- Directed by: Grant Heslov
- Screenplay by: Grant Heslov
- Produced by: Robert Bauer
- Starring: Grant Heslov
- Edited by: David Klandrud
- Music by: Jay Gruska
- Release date: 1998;
- Running time: 30 minutes
- Country: United States
- Language: English

= Waiting for Woody =

Waiting for Woody is a 1998 drama featurette directed by and starring Grant Heslov. The film depicts a fictional audition for Woody Allen. The cast includes Heslov himself in the main role, George Clooney and Jennifer Aniston. The film is based on a true audition Heslov had passed for Allen.

==Premise==
The actor Josh Silver has great expectations before being auditioned for a film by Woody Allen.

==Cast==
- Grant Heslov as Josh Silver
- Samantha Mathis as Gail Silver
- Tate Donovan as David
- Richard Kind as Doorman
- Thom Mathews as Bike Messenger
- George Clooney as himself
- Jennifer Aniston as herself
- Ed Crasnick as Woody Allen
- Carol Ann Susi
- Pamela Adlon

==Accolades==

| Year | Award | Category | Recipient | Result | Reference |
| 2007 | Art Film Festival | Jury Award | Grant Heslov | Won |  |
| Florida Film Festival | Grand Jury Award for Best Short | Won |  |
| Molodist | Best Short Fiction Film | Nominated |  |
| New York International Independent Film and Video Festival | Best Short Comedy | Won |  |

== Release ==
The film premiered at the Newport Beach International Film Festival in 1998.

== Production ==
Heslov had a "documentary-style idea" in mind before starting the film.

The actual Heslov's audition for Woody Allen lasted "about one minute", he reported, and he didn't get the part.
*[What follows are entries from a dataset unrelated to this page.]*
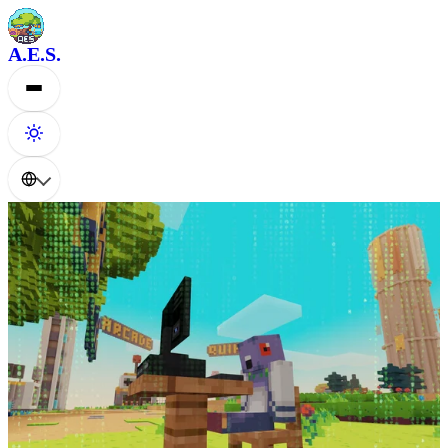
A.E.S.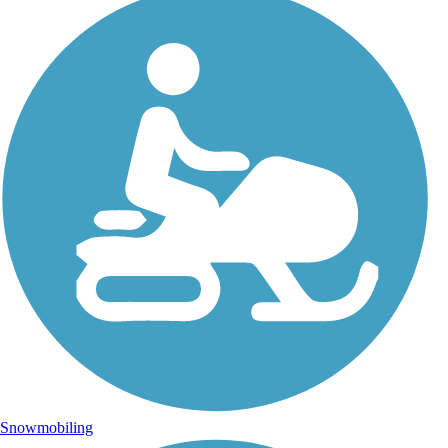
Snowmobiling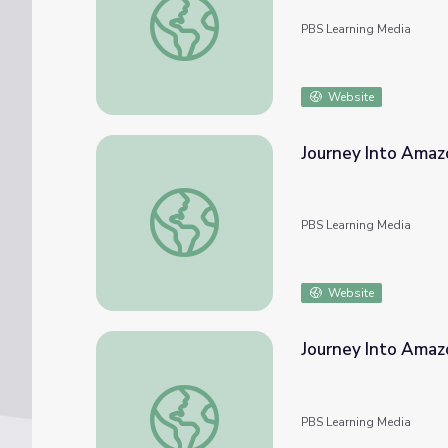
PBS Learning Media
Website
Journey Into Amaz
Journey Into Amazonia | Waterworlds
PBS Learning Media
Website
Journey Into Amazo
Journey Into Amazonia | Play Amazon Explo
PBS Learning Media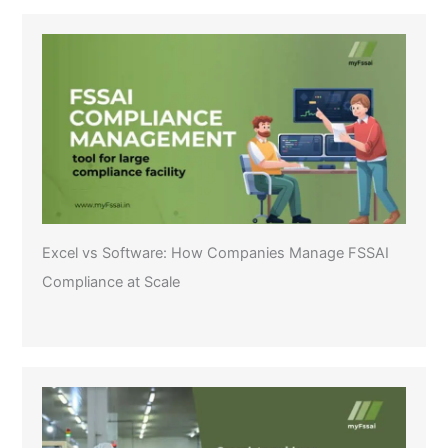
Excel vs Software: How Companies Manage FSSAI
Compliance at Scale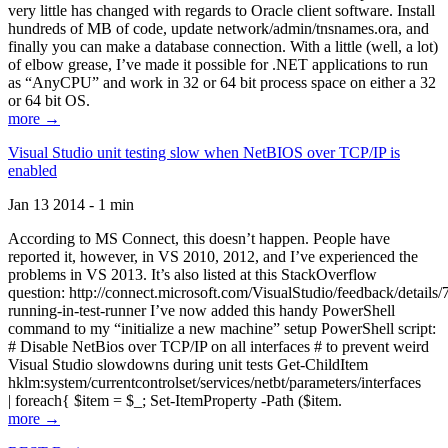
very little has changed with regards to Oracle client software. Install
hundreds of MB of code, update network/admin/tnsnames.ora, and
finally you can make a database connection. With a little (well, a lot)
of elbow grease, I’ve made it possible for .NET applications to run
as “AnyCPU” and work in 32 or 64 bit process space on either a 32
or 64 bit OS.
more →
Visual Studio unit testing slow when NetBIOS over TCP/IP is
enabled
Jan 13 2014 - 1 min
According to MS Connect, this doesn’t happen. People have
reported it, however, in VS 2010, 2012, and I’ve experienced the
problems in VS 2013. It’s also listed at this StackOverflow
question: http://connect.microsoft.com/VisualStudio/feedback/details
running-in-test-runner I’ve now added this handy PowerShell
command to my “initialize a new machine” setup PowerShell script:
# Disable NetBios over TCP/IP on all interfaces # to prevent weird
Visual Studio slowdowns during unit tests Get-ChildItem
hklm:system/currentcontrolset/services/netbt/parameters/interfaces
| foreach{ $item = $_; Set-ItemProperty -Path ($item.
more →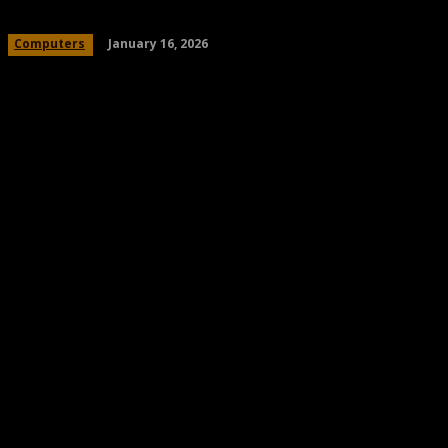
January 16, 2026
Computers
Share
Facebook
Twitter
Pinteres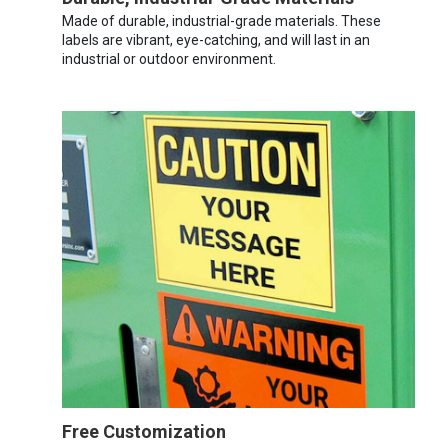
Made of durable, industrial-grade materials. These
labels are vibrant, eye-catching, and will last in an
industrial or outdoor environment.
Free Customization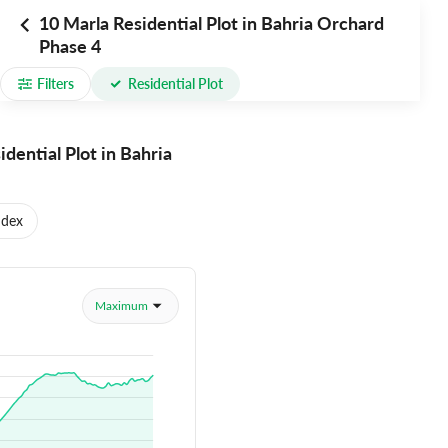
10 Marla Residential Plot in Bahria Orchard
Phase 4
Filters
Residential Plot
idential Plot in Bahria
ndex
Maximum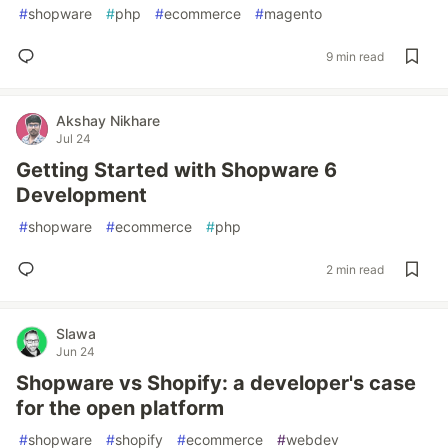
#
shopware
#
php
#
ecommerce
#
magento
9 min read
Akshay Nikhare
Jul 24
Getting Started with Shopware 6
Development
#
shopware
#
ecommerce
#
php
2 min read
Slawa
Jun 24
Shopware vs Shopify: a developer's case
for the open platform
#
shopware
#
shopify
#
ecommerce
#
webdev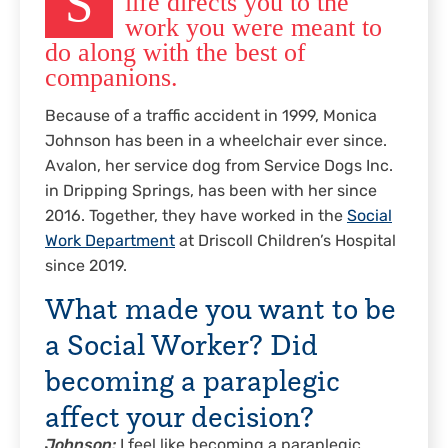
S
life directs you to the
work you were meant to
do along with the best of
companions.
Because of a traffic accident in 1999, Monica
Johnson has been in a wheelchair ever since.
Avalon, her service dog from Service Dogs Inc.
in Dripping Springs, has been with her since
2016. Together, they have worked in the
Social
Work Department
at Driscoll Children’s Hospital
since 2019.
What made you want to be
a Social Worker? Did
becoming a paraplegic
affect your decision?
Johnson:
I feel like becoming a paraplegic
In an interview for the Los Angeles Times, Heslov told Mary McNamara: "The audition went a certain way, and when I told people about it, they said I should make a movie."

== Reception ==
The film was described as "reasonably clever" and "constructed in the tone of an Allen feature" with the actors "giving amusing renditions of themselves". It was screened at 30 film festivals.

According to Rachel Abramovitz in the Los Angeles Times, the featurette is "a kind of actor’s anxiety dream about auditioning for Woody Allen, inspired by his own experience. It caught the attention of agents, but Heslov admits he wasn’t sure about how to proceed with his career." Mary McNamara reported the short was "well received".

The character of the impotent actor played by Heslov presents "neuroses that rival those of the Oscar-wiinning filmmaker", allowing the short to take "unexpected turns".